++++ Data records ++++

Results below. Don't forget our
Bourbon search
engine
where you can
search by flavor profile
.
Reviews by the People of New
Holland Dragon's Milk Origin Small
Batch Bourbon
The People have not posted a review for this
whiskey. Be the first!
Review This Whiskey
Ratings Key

++++
++++ Data records ++++

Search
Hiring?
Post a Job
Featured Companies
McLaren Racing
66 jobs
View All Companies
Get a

++++
++++ Data records ++++

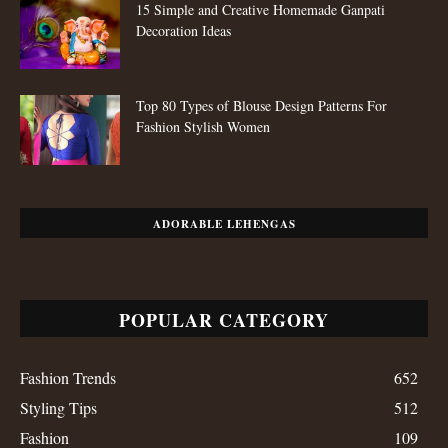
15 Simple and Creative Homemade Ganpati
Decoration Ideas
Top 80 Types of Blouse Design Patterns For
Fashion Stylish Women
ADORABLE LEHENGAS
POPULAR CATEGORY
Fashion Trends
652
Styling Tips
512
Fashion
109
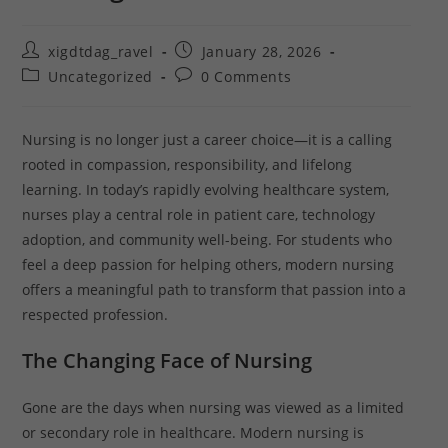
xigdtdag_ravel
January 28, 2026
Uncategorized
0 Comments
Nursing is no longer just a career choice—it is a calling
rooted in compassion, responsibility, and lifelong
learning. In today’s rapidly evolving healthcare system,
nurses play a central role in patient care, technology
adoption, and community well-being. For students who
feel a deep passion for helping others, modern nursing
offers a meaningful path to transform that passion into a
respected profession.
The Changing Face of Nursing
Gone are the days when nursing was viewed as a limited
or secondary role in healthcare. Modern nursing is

++++

• **Directions for this task**
Scan the entries above for the string "Fashion" and copy each line that contains it.

• **Solution to the problem**
Fashion Stylish Women
Fashion Trends
Fashion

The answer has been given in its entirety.